The United States has moved to impose punitive tariffs as high as 3,521% on solar panels shipped from Cambodia, Thailand, Malaysia and Vietnam, following a year‑long trade investigation prompted by domestic manufacturers.
Announced by the US Commerce Department, the duties combine anti‑dumping and countervailing measures designed to penalise what Washington views as unfair subsidies from Beijing and the dumping of below‑cost goods in the American market. A separate ruling from the US International Trade Commission is expected in June; if confirmed, the levies would come into force shortly afterwards.
Who wins and who loses from the new solar tariffs?
The steepest duty – 3,521% – will fall on certain Cambodian exporters that, according to investigators, failed to co‑operate fully with the probe. At the other end of the scale, panels produced in Malaysia by Chinese giant Jinko Solar face a tariff of just over 41%, while rival Trina Solar’s Thai‑made products attract a 375% rate.
Many China‑headquartered firms shifted production to South‑East Asia during the Trump presidency to sidestep existing US tariffs.

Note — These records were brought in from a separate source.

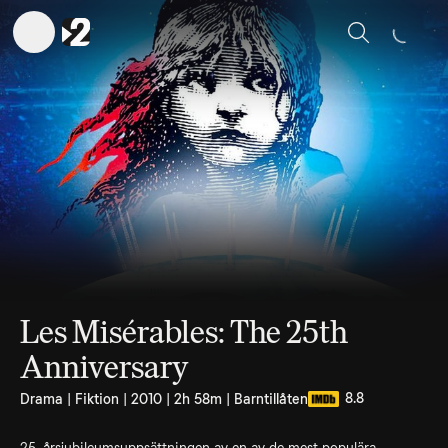
Sök
Les Misérables: The 25th
Anniversary
8.8
Drama | Fiktion | 2010 | 2h 58m | Barntillåten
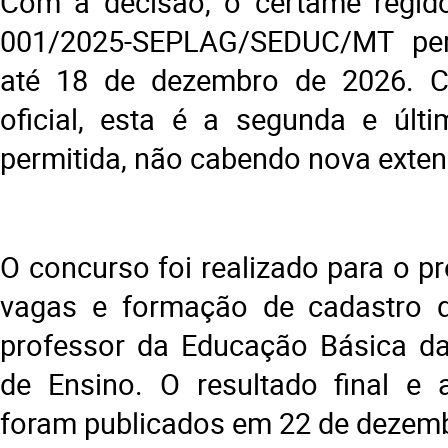
Com a decisão, o certame regido
001/2025-SEPLAG/SEDUC/MT per
até 18 de dezembro de 2026. 
oficial, esta é a segunda e últ
permitida, não cabendo nova exten
O concurso foi realizado para o p
vagas e formação de cadastro d
professor da Educação Básica da
de Ensino. O resultado final e
foram publicados em 22 de dezemb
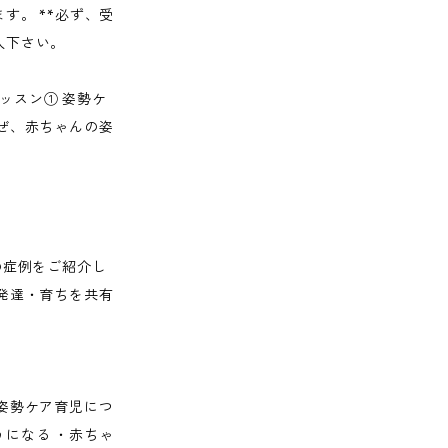
す。 **必ず、受
入下さい。
レッスン① 姿勢ケ
ぜ、赤ちゃんの姿
の症例をご紹介し
発達・育ちを共有
姿勢ケア育児につ
になる ・赤ちゃ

Those early counter‑measures remain in place, meaning the latest duties come on top of an already complex tariff regime.
Thus far, American manufacturers of solar panels have reacted with glee at the decision to impose tariffs on their Chinese competitors.
“This is a decisive victory for American manufacturing and confirms what we’ve long known: that Chinese‑headquartered solar companies have been cheating the system,” said Tim Brightbill, lead counsel to the American Alliance for Solar Manufacturing Trade Committee, which originally petitioned former President Joe Biden for the investigation.
The decision to impose punitive tariffs on Chinese solar panel manufacturers could impact American manufacturers wishing to export their panels abroad, however. Especially as many analysts already fear that any move to reduce exports to the US from China will simply lead to oversupply elsewhere – causing prices to drop in markets such as Europe and the UK.
Additionally, the tariffs could drive up costs for American project developers and householders who have benefited from cheaper overseas modules. It’s unlikely that US manufacturers will be able to match prices, especially in the near-term as they promise to ramp up production.
The decision to impose the new tariffs on solar panels lands just days after Chinese President Xi Jinping completed visits to Vietnam, Malaysia and Cambodia — a tour aimed at deepening regional ties and calling on partners to resist what he described as US ‘unilateral bullying’.
Figures from the US Census Bureau show that solar imports from the four countries hit by the new tariffs were worth almost $12 billion (£8.9 billion) in 2023 – piling on more pressure for the countries that were previously hit with additional ‘reciprocal tariffs’, which are currently on pause for 90 days.